Highlights of this year’s festival include the Opening Night picture Aligarh, a timely film about homosexuality in a hostile and homophobic society. India Gold showcased Indian films reflecting diverse themes such as police brutality in Visaaranai, violence against women in Dau Huduni Methai and G-A Wanton Heart, and the fight for a separate Sikh nation in Chauthi Koot.
Discovering India featured a collection of indie films from across the Indian diaspora – films made by non-Indians about India and Indians about other countries. The annual Rendevous section continued India’s love of French cinema with the theme “la vie est étrange.” Palme D’Or winner Dheepan was featured in this category. Restored Classics screened Satyajit Ray’s Apu Trilogy, Guru Dutt’s 1957 Pyaasa, Eiichi Yamamoto’s 1973 Belladonna of Sadness, and RItwik Ghatak’s 1961 E-Flat set against the backdrop of the 1947 Partition.
A sidebar of Indian and international horror films, short films by Indian filmmakers, a selection of documentaries, and Half Ticket, a slate of children’s films judged by a children’s jury, rounded out the offerings. There were also tributes to Agnes Varda and Indian director Chetan Anand.
Concurrent with the festival was the Mumbai Film Mart where filmmakers were given an opportunity to pitch their projects to distributors across all platforms, including digital.
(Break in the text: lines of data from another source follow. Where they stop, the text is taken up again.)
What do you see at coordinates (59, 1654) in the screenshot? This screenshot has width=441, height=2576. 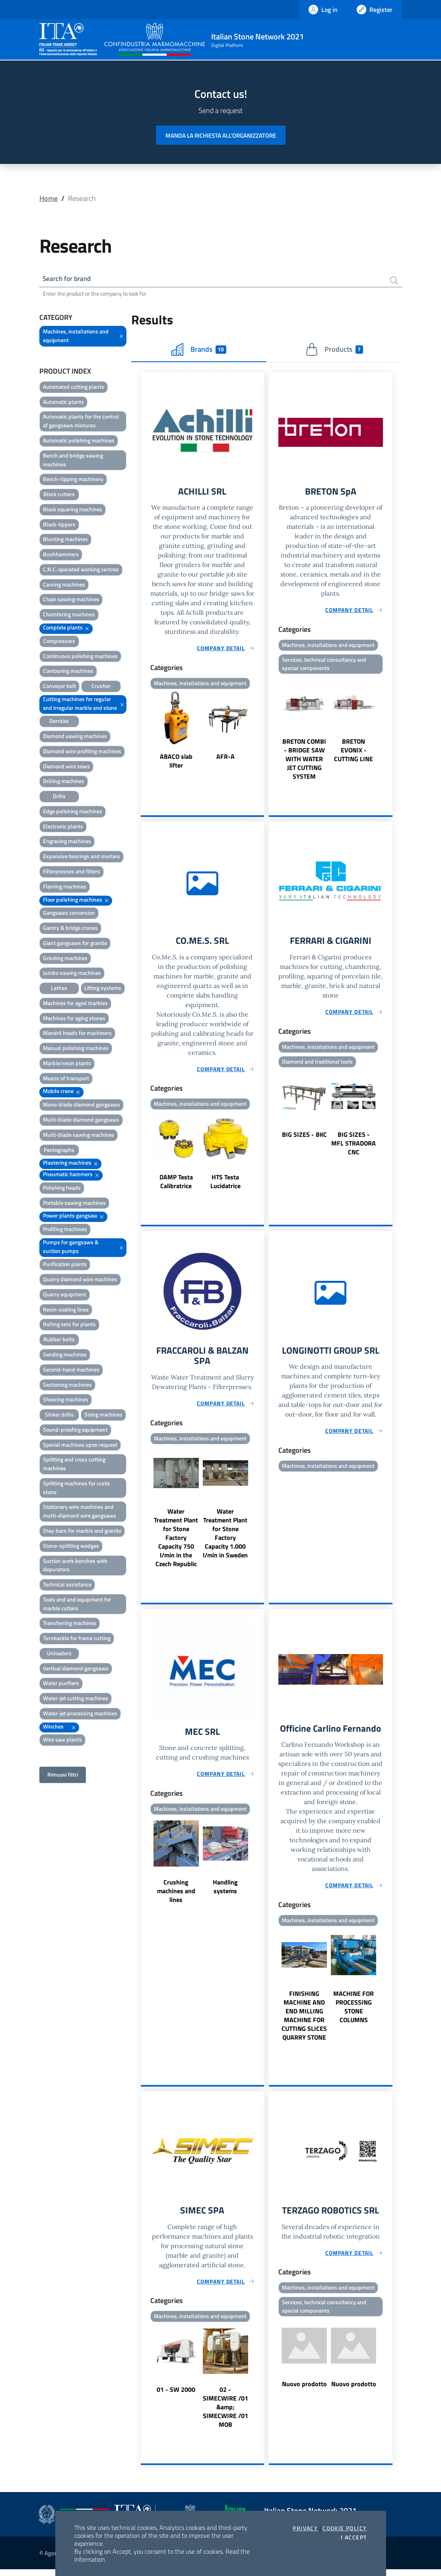 I see `Unloaders` at bounding box center [59, 1654].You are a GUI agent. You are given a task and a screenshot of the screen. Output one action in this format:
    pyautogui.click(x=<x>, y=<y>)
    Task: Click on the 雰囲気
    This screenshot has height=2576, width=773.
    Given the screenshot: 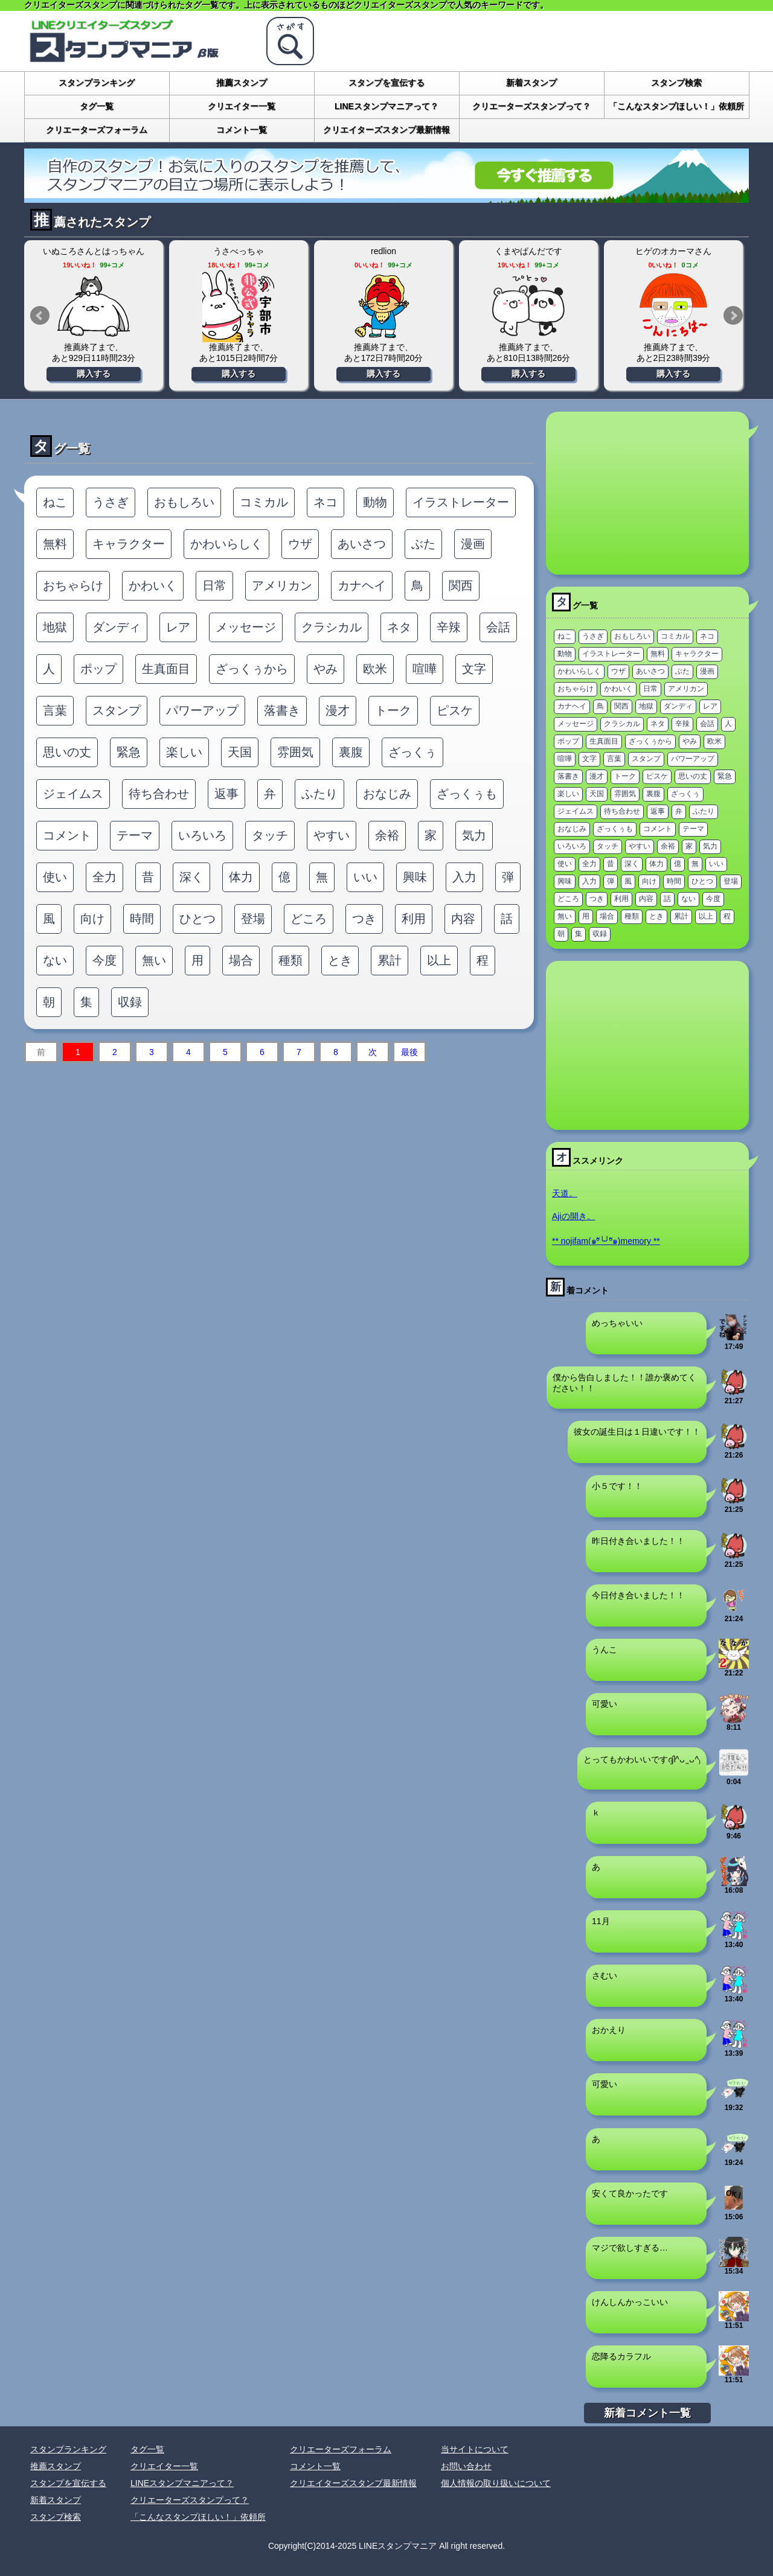 What is the action you would take?
    pyautogui.click(x=295, y=752)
And then there was the Movie Mela (Fair) at nearby Mehboob Studios where fans could interact with Bollywood actors in a series of panel discussions that included master classes, a director’s studio, and a reunion of the cast of Mr. India in a ComiCon-like atmosphere with Disney India sponsoring a Star Wars and Avengers booth with film merchandise for sale.
The HFPA had a presence again this year with a filmmakers’ reception promoting the Association and explaining to filmmakers the process for submitting their films for Golden Globes’ consideration. More than a hundred delegates, jury members and actors, directors and producers showed up at a local restaurant where they were welcomed by HFPA members Noel de Souza and Meher Tatna.
The International Jury led by Selma director Ava Duvernay, and including the Toronto Film Festival’s Artistic Director Cameron Bailey, awarded the top prize to Guatamalan entry Ixcanul directed by Jayro Bustamante. Runner up was Kyrgyzstan’s Heavenly Nomadic by Mirlan Abdykalykov. The jury grand prize went to India’s Thithi by Raam Reddy, and Iranian director Jafar Panahi’s Taxi won the audience award.
It is worth noting that last year’s festival winner Court is India’s entry to the Oscars this year. Unlike that awards show, the Globes has no limit on submissions from each country.